▶ WORK ORDER: Exactly the lines from the one containing "корректность указанных данных." through the end of the data, and nothing more, should be retyped; pictures stay out.

(Stored items from a collection)
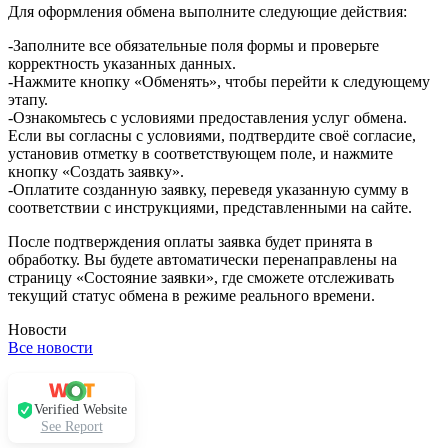
Для оформления обмена выполните следующие действия:
-Заполните все обязательные поля формы и проверьте
корректность указанных данных.
-Нажмите кнопку «Обменять», чтобы перейти к следующему
этапу.
-Ознакомьтесь с условиями предоставления услуг обмена.
Если вы согласны с условиями, подтвердите своё согласие,
установив отметку в соответствующем поле, и нажмите
кнопку «Создать заявку».
-Оплатите созданную заявку, переведя указанную сумму в
соответствии с инструкциями, представленными на сайте.
После подтверждения оплаты заявка будет принята в
обработку. Вы будете автоматически перенаправлены на
страницу «Состояние заявки», где сможете отслеживать
текущий статус обмена в режиме реального времени.
Новости
Все новости
Verified Website
See Report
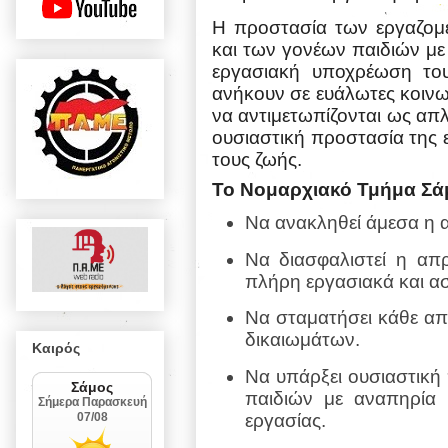
Η προστασία των εργαζομέ
και των γονέων παιδιών με 
εργασιακή υποχρέωση το
ανήκουν σε ευάλωτες κοινω
να αντιμετωπίζονται ως απλέ
ουσιαστική προστασία της ε
τους ζωής.
Το Νομαρχιακό Τμήμα Σάμ
Να ανακληθεί άμεσα η 
Να διασφαλιστεί η απ
πλήρη εργασιακά και ασ
Να σταματήσει κάθε απ
δικαιωμάτων.
Καιρός
Να υπάρξει ουσιαστική
παιδιών με αναπηρία
εργασίας.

▶ REPLY:
корректность указанных данных.
-Нажмите кнопку «Обменять», чтобы перейти к следующему
этапу.
-Ознакомьтесь с условиями предоставления услуг обмена.
Если вы согласны с условиями, подтвердите своё согласие,
установив отметку в соответствующем поле, и нажмите
кнопку «Создать заявку».
-Оплатите созданную заявку, переведя указанную сумму в
соответствии с инструкциями, представленными на сайте.
После подтверждения оплаты заявка будет принята в
обработку. Вы будете автоматически перенаправлены на
страницу «Состояние заявки», где сможете отслеживать
текущий статус обмена в режиме реального времени.
Новости
Все новости
Verified Website
See Report
Η προστασία των εργαζομέ
και των γονέων παιδιών με 
εργασιακή υποχρέωση το
ανήκουν σε ευάλωτες κοινω
να αντιμετωπίζονται ως απλέ
ουσιαστική προστασία της ε
τους ζωής.
Το Νομαρχιακό Τμήμα Σάμ
Να ανακληθεί άμεσα η 
Να διασφαλιστεί η απ
πλήρη εργασιακά και ασ
Να σταματήσει κάθε απ
δικαιωμάτων.
Καιρός
Να υπάρξει ουσιαστική
παιδιών με αναπηρία
εργασίας.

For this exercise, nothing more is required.